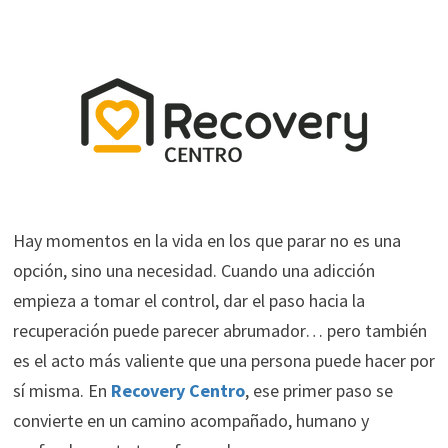
Hay momentos en la vida en los que parar no es una
opción, sino una necesidad. Cuando una adicción
empieza a tomar el control, dar el paso hacia la
recuperación puede parecer abrumador… pero también
es el acto más valiente que una persona puede hacer por
sí misma. En
Recovery Centro
, ese primer paso se
convierte en un camino acompañado, humano y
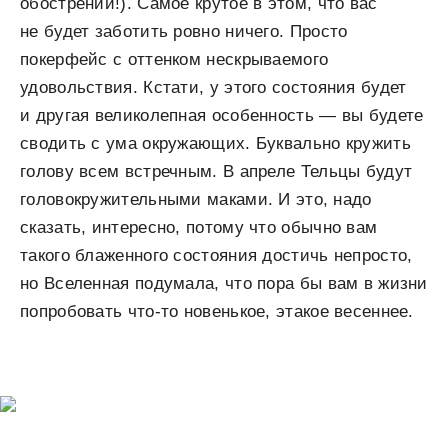
обострений!). Самое крутое в этом, что вас
не будет заботить ровно ничего. Просто
покерфейс с оттенком нескрываемого
удовольствия. Кстати, у этого состояния будет
и другая великолепная особенность — вы будете
сводить с ума окружающих. Буквально кружить
голову всем встречным. В апреле Тельцы будут
головокружительными маками. И это, надо
сказать, интересно, потому что обычно вам
такого блаженного состояния достичь непросто,
но Вселенная подумала, что пора бы вам в жизни
попробовать что-то новенькое, этакое весеннее.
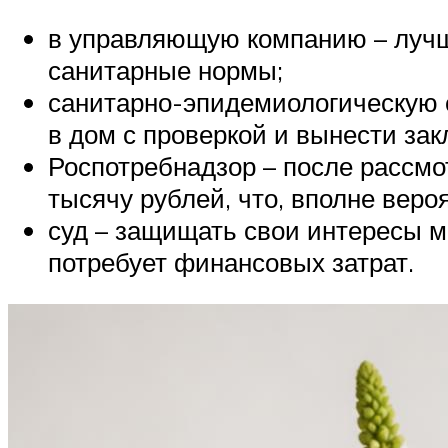
в управляющую компанию – лучше
санитарные нормы;
санитарно-эпидемиологическую 
в дом с проверкой и вынести за
Роспотребнадзор – после рассм
тысячу рублей, что, вполне вероя
суд – защищать свои интересы мо
потребует финансовых затрат.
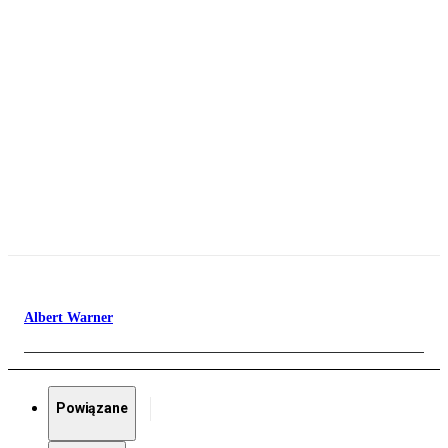
Albert Warner
Powiązane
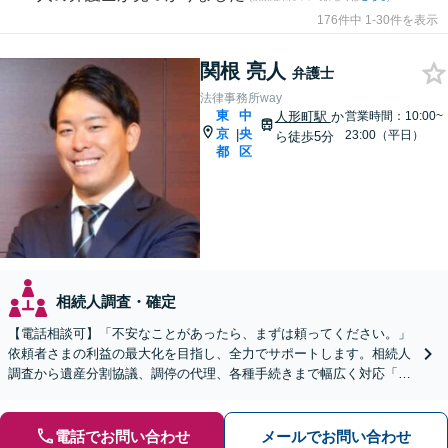
176件中 1-30件を表示
関根 亮人
弁護士
法律事務所way
東
中
人形町駅
か
営業時間：10:00~
京
央
|
23:00（平日）
ら徒歩5分
都
区
相続人調査・確定
【電話相談可】「不安なことがあったら、まずは頼ってください。」
依頼者さまの利益の最大化を目指し、全力でサポートします。相続人
調査から遺産分割協議、調停の代理、各種手続きまで幅広く対応「事
業承継・株式の相続に強い」【休日・夜間相談あり】
電話でお問い合わせ
メールでお問い合わせ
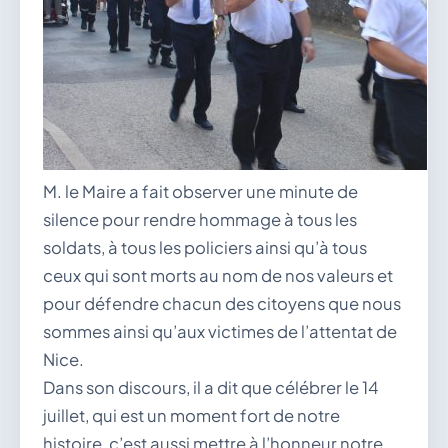
M. le Maire a fait observer une minute de
silence pour rendre hommage à tous les
soldats, à tous les policiers ainsi qu’à tous
ceux qui sont morts au nom de nos valeurs et
pour défendre chacun des citoyens que nous
sommes ainsi qu’aux victimes de l’attentat de
Nice.
Dans son discours, il a dit que célébrer le 14
juillet, qui est un moment fort de notre
histoire, c’est aussi mettre à l’honneur notre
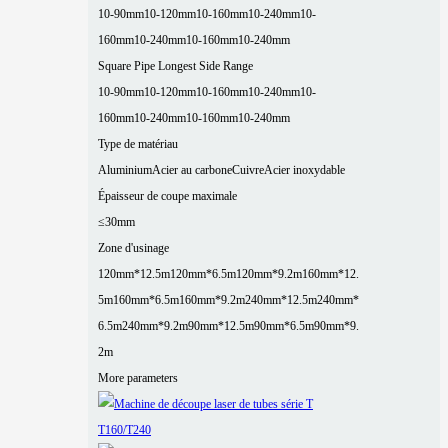
10-90mm
10-120mm
10-160mm
10-240mm
10-
160mm
10-240mm
10-160mm
10-240mm
Square Pipe Longest Side Range
10-90mm
10-120mm
10-160mm
10-240mm
10-
160mm
10-240mm
10-160mm
10-240mm
Type de matériau
Aluminium
Acier au carbone
Cuivre
Acier inoxydable
Épaisseur de coupe maximale
≤30mm
Zone d'usinage
120mm*12.5m
120mm*6.5m
120mm*9.2m
160mm*12.
5m
160mm*6.5m
160mm*9.2m
240mm*12.5m
240mm*
6.5m
240mm*9.2m
90mm*12.5m
90mm*6.5m
90mm*9.
2m
More parameters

**THE TASK:**
Within the entries above, how many lines hold the string "ainsi"? State the number with no other words.

**EXPECTED ANSWER:**
2